1. The world that was – an introduction to their lives before the war

2. Rights removed – the early forms of discrimination they experienced

3. Freedoms lost – incarceration in ghettos and camps

4. Life unworthy of life – murder of family members

5. Survival against the odds & Return to life – how they survived and rebuilt their lives

In the Footsteps gives people the opportunity to look into the face of a survivor at a life-size scale and hear them speak directly. This transformational journey will humanise the historical significance of the Holocaust and its relevance today.
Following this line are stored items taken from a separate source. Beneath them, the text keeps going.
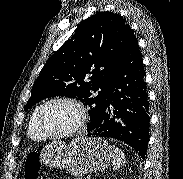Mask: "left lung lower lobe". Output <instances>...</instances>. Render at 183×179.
<instances>
[{
  "label": "left lung lower lobe",
  "instance_id": "obj_1",
  "mask_svg": "<svg viewBox=\"0 0 183 179\" xmlns=\"http://www.w3.org/2000/svg\"><path fill=\"white\" fill-rule=\"evenodd\" d=\"M145 71L138 41L130 30L109 82L107 100L88 136L114 138L145 158L150 127ZM111 106V108H110Z\"/></svg>",
  "mask_w": 183,
  "mask_h": 179
}]
</instances>
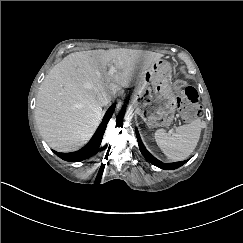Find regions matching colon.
<instances>
[{"mask_svg": "<svg viewBox=\"0 0 243 243\" xmlns=\"http://www.w3.org/2000/svg\"><path fill=\"white\" fill-rule=\"evenodd\" d=\"M178 107L182 118L189 122L201 117L202 111L198 105L196 90L186 83L179 81L174 85Z\"/></svg>", "mask_w": 243, "mask_h": 243, "instance_id": "obj_1", "label": "colon"}]
</instances>
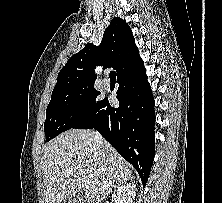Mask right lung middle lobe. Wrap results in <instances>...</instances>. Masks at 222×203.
<instances>
[{"label": "right lung middle lobe", "instance_id": "dd1d6c3e", "mask_svg": "<svg viewBox=\"0 0 222 203\" xmlns=\"http://www.w3.org/2000/svg\"><path fill=\"white\" fill-rule=\"evenodd\" d=\"M99 94L93 85L52 92L44 123L46 142L87 118L102 103Z\"/></svg>", "mask_w": 222, "mask_h": 203}]
</instances>
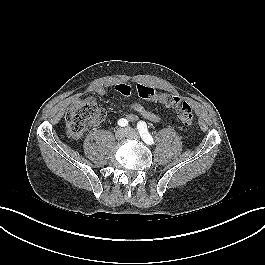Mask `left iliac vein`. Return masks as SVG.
Returning a JSON list of instances; mask_svg holds the SVG:
<instances>
[{
    "instance_id": "4c4485c4",
    "label": "left iliac vein",
    "mask_w": 265,
    "mask_h": 265,
    "mask_svg": "<svg viewBox=\"0 0 265 265\" xmlns=\"http://www.w3.org/2000/svg\"><path fill=\"white\" fill-rule=\"evenodd\" d=\"M125 130L127 131L128 137L135 138V139L139 137L138 132L134 130L133 128L128 127Z\"/></svg>"
}]
</instances>
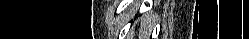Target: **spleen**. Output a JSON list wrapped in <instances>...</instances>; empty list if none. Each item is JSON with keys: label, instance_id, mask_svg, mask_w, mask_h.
<instances>
[{"label": "spleen", "instance_id": "obj_1", "mask_svg": "<svg viewBox=\"0 0 249 39\" xmlns=\"http://www.w3.org/2000/svg\"><path fill=\"white\" fill-rule=\"evenodd\" d=\"M154 18L155 17H151V16H145L142 18L141 30L143 32V36H145L146 34H149L151 32V26L154 22Z\"/></svg>", "mask_w": 249, "mask_h": 39}]
</instances>
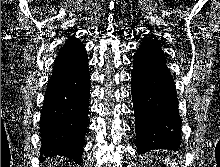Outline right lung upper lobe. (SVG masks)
<instances>
[{"label": "right lung upper lobe", "mask_w": 220, "mask_h": 167, "mask_svg": "<svg viewBox=\"0 0 220 167\" xmlns=\"http://www.w3.org/2000/svg\"><path fill=\"white\" fill-rule=\"evenodd\" d=\"M87 60L88 58L83 44L77 38L68 34L65 45L59 50L54 71L79 67Z\"/></svg>", "instance_id": "obj_1"}]
</instances>
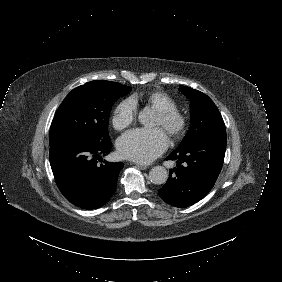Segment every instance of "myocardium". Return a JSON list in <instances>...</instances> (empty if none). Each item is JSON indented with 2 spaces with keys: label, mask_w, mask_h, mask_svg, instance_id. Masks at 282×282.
I'll return each mask as SVG.
<instances>
[{
  "label": "myocardium",
  "mask_w": 282,
  "mask_h": 282,
  "mask_svg": "<svg viewBox=\"0 0 282 282\" xmlns=\"http://www.w3.org/2000/svg\"><path fill=\"white\" fill-rule=\"evenodd\" d=\"M157 115L161 120V125L169 135L175 136L183 131L185 119L178 111L160 110L157 111Z\"/></svg>",
  "instance_id": "1"
}]
</instances>
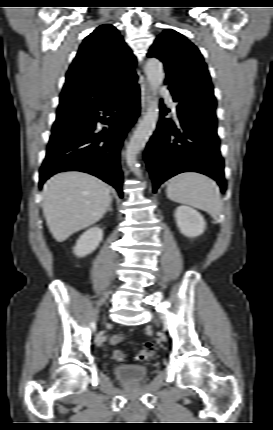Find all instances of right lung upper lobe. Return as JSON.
Returning <instances> with one entry per match:
<instances>
[{"label": "right lung upper lobe", "mask_w": 273, "mask_h": 430, "mask_svg": "<svg viewBox=\"0 0 273 430\" xmlns=\"http://www.w3.org/2000/svg\"><path fill=\"white\" fill-rule=\"evenodd\" d=\"M136 58L111 24L96 28L82 42L66 75L60 106L84 107L133 87Z\"/></svg>", "instance_id": "cb5924a9"}]
</instances>
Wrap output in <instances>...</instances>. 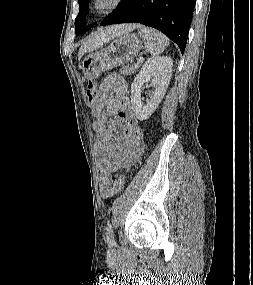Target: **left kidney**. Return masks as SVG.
Returning a JSON list of instances; mask_svg holds the SVG:
<instances>
[{
  "label": "left kidney",
  "instance_id": "left-kidney-1",
  "mask_svg": "<svg viewBox=\"0 0 253 285\" xmlns=\"http://www.w3.org/2000/svg\"><path fill=\"white\" fill-rule=\"evenodd\" d=\"M173 60L170 57H153L146 61L131 85L132 110L139 120H147L163 99L172 75ZM151 81L152 97L143 102L144 83Z\"/></svg>",
  "mask_w": 253,
  "mask_h": 285
}]
</instances>
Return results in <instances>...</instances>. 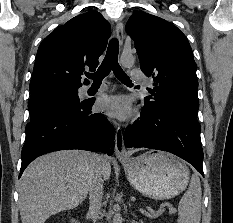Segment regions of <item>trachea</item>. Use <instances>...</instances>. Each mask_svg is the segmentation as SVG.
<instances>
[{"instance_id": "1", "label": "trachea", "mask_w": 233, "mask_h": 223, "mask_svg": "<svg viewBox=\"0 0 233 223\" xmlns=\"http://www.w3.org/2000/svg\"><path fill=\"white\" fill-rule=\"evenodd\" d=\"M118 51V40L116 38H112V40L109 42L105 58L99 66L97 72L87 74V78H92L93 83H101L102 80L109 75L110 71L113 70L115 77L118 78L120 82L127 85H132L128 75H126L118 63Z\"/></svg>"}]
</instances>
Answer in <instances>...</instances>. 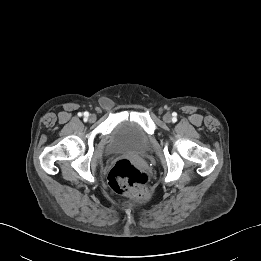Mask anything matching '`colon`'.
I'll list each match as a JSON object with an SVG mask.
<instances>
[{
    "instance_id": "obj_1",
    "label": "colon",
    "mask_w": 261,
    "mask_h": 261,
    "mask_svg": "<svg viewBox=\"0 0 261 261\" xmlns=\"http://www.w3.org/2000/svg\"><path fill=\"white\" fill-rule=\"evenodd\" d=\"M110 187L133 201H141L148 195V176L128 159L118 160L108 175Z\"/></svg>"
}]
</instances>
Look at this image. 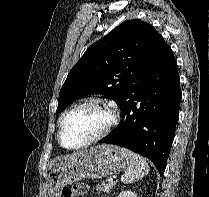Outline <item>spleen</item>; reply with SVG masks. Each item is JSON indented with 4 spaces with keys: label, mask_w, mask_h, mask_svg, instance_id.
<instances>
[{
    "label": "spleen",
    "mask_w": 209,
    "mask_h": 197,
    "mask_svg": "<svg viewBox=\"0 0 209 197\" xmlns=\"http://www.w3.org/2000/svg\"><path fill=\"white\" fill-rule=\"evenodd\" d=\"M122 154L128 164L127 170L121 176L123 183H133L149 173V166L143 157L125 148L122 149Z\"/></svg>",
    "instance_id": "spleen-1"
}]
</instances>
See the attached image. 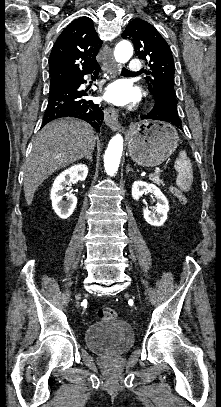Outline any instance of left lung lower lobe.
Instances as JSON below:
<instances>
[{"label":"left lung lower lobe","mask_w":221,"mask_h":407,"mask_svg":"<svg viewBox=\"0 0 221 407\" xmlns=\"http://www.w3.org/2000/svg\"><path fill=\"white\" fill-rule=\"evenodd\" d=\"M154 108L147 114L142 115L141 119H151L169 122L182 130V122L178 114L175 98L169 93L164 92L161 96L155 98Z\"/></svg>","instance_id":"left-lung-lower-lobe-1"}]
</instances>
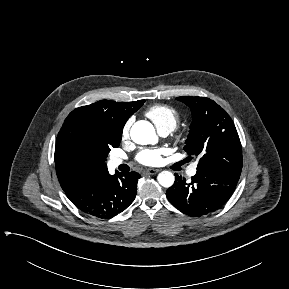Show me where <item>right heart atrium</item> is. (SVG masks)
I'll list each match as a JSON object with an SVG mask.
<instances>
[{
  "label": "right heart atrium",
  "mask_w": 289,
  "mask_h": 289,
  "mask_svg": "<svg viewBox=\"0 0 289 289\" xmlns=\"http://www.w3.org/2000/svg\"><path fill=\"white\" fill-rule=\"evenodd\" d=\"M133 123V119L129 118L122 127L121 135L123 139H127L130 134V129Z\"/></svg>",
  "instance_id": "obj_1"
}]
</instances>
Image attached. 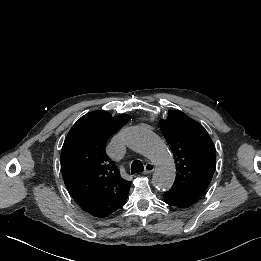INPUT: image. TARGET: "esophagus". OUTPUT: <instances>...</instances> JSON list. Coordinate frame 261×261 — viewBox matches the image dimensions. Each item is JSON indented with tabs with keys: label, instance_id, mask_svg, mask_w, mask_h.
<instances>
[{
	"label": "esophagus",
	"instance_id": "34e87169",
	"mask_svg": "<svg viewBox=\"0 0 261 261\" xmlns=\"http://www.w3.org/2000/svg\"><path fill=\"white\" fill-rule=\"evenodd\" d=\"M153 171H154V165L150 162L146 163L143 174L147 175V174L152 173Z\"/></svg>",
	"mask_w": 261,
	"mask_h": 261
}]
</instances>
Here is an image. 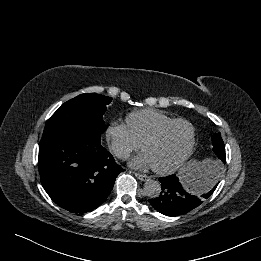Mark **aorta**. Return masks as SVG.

By enabling our visitors to access first-person accounts and evidence, through this multi-dimensional experience, we hope they connect directly to the history in a powerful and memorable way, and thus ensure the collective responsibility of Holocaust remembrance will endure.

Left: Art Processors’ render design of The Village. A collective experience full of life and detail that evokes Jewish communities in Europe and highlights the experiences of our survivors before and at the start of WW2.

Opposite: Art Processors’ render design of museum introduction. Large-scale survivor portraits greet visitors as they enter the space. Visitors meet the Melbourne-based survivors as children and identify points of connection and common experience such as family life, hopes and identity.